Alors, où se trouverait le marché pour le PLQ nouveau et plus vert ? En fait, il faudrait gruger des appuis au centre et à gauche. Au centre, ça veut dire à la CAQ parce qu’il y a quand même des insatisfactions dans l’électorat. Ce n’est pas tout le monde au Québec qui pense que 10 milliards de dollars pour un tunnel entre Lévis et Québec est une bonne idée. Et, encore moins, une idée écologiste.

De même, il y a de l’insatisfaction quand au petit côté autoritaire qui caractérise parfois le gouvernement caquiste, que ce soit le maintien de l’état d’urgence ou une intransigeance certaine dans les relations avec les employés de l’État.

Il y a aussi des gains à faire à gauche. Il y a des électeurs qui ont voté pour Québec solidaire mais qui ne pensent pas que ce parti soit crédible et puisse former le gouvernement. Pour ceux-là, un PLQ plus à gauche et plus vert pourrait être une solution de rechange intéressante.

Mais ces gains sont à la marge. Et on peut bien vouloir trouver quelques ressemblances avec la politique fédérale, la politique québécoise copie rarement les exemples d’outre-Outaouais.

D’autant que la plateforme verte de Mme Anglade ressemble toujours à une ébauche.

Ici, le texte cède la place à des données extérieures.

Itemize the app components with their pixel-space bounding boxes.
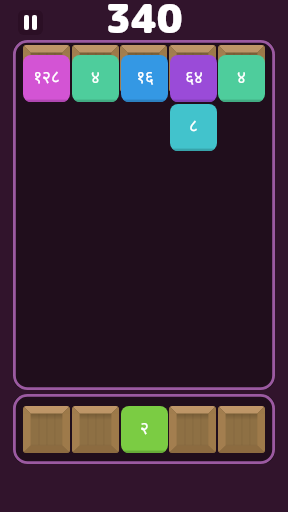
button[interactable]: Empty slot xyxy=(218,406,265,453)
button[interactable]: Empty slot xyxy=(169,406,216,453)
button[interactable]: Empty slot xyxy=(23,45,70,92)
button[interactable]: ८ xyxy=(170,104,217,151)
staticText: २ xyxy=(140,419,149,441)
staticText: ४ xyxy=(91,68,100,90)
button[interactable]: Empty slot xyxy=(169,45,216,92)
button[interactable]: ६४ xyxy=(170,55,217,102)
staticText: १६ xyxy=(136,68,154,90)
staticText: ४ xyxy=(237,68,246,90)
button[interactable]: Empty slot xyxy=(72,45,119,92)
button[interactable]: १२८ xyxy=(23,55,70,102)
button[interactable]: Empty slot xyxy=(218,45,265,92)
button[interactable]: Empty slot xyxy=(72,406,119,453)
button[interactable]: Empty slot xyxy=(120,45,167,92)
staticText: ६४ xyxy=(185,68,203,90)
staticText: 340 xyxy=(105,0,183,45)
button[interactable]: ४ xyxy=(218,55,265,102)
staticText: ८ xyxy=(189,117,198,139)
button[interactable]: ४ xyxy=(72,55,119,102)
button[interactable]: Pause xyxy=(18,10,43,35)
button[interactable]: २ xyxy=(121,406,168,453)
button[interactable]: Empty slot xyxy=(23,406,70,453)
staticText: १२८ xyxy=(33,68,60,90)
button[interactable]: १६ xyxy=(121,55,168,102)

La nationalisation de l’hydrogène n’a pas la même résonance, ni le côté nationaliste de celle de l’électricité. Et l’hydrogène ne sera jamais qu’un marché de niche qui sera peut-être payant, mais qui va rester limité.

Surtout, Mme Anglade n’a pas réussi à dire quels moyens elle prendrait pour améliorer le bilan du Québec sur les gaz à effet de serre, sauf pour rappeler de vieux classiques comme mieux isoler les bâtiments ou fixer une limite pour la vente de véhicules à essence, une question sur laquelle les marchés sont plus avancés que les politiques.

Reste qu’il y a un marché pour ses idées. Et bien peu de gens croyaient que ça fonctionnerait pour Justin Trudeau et on a vu le résultat, même quand François Legault a dit de voter bleu.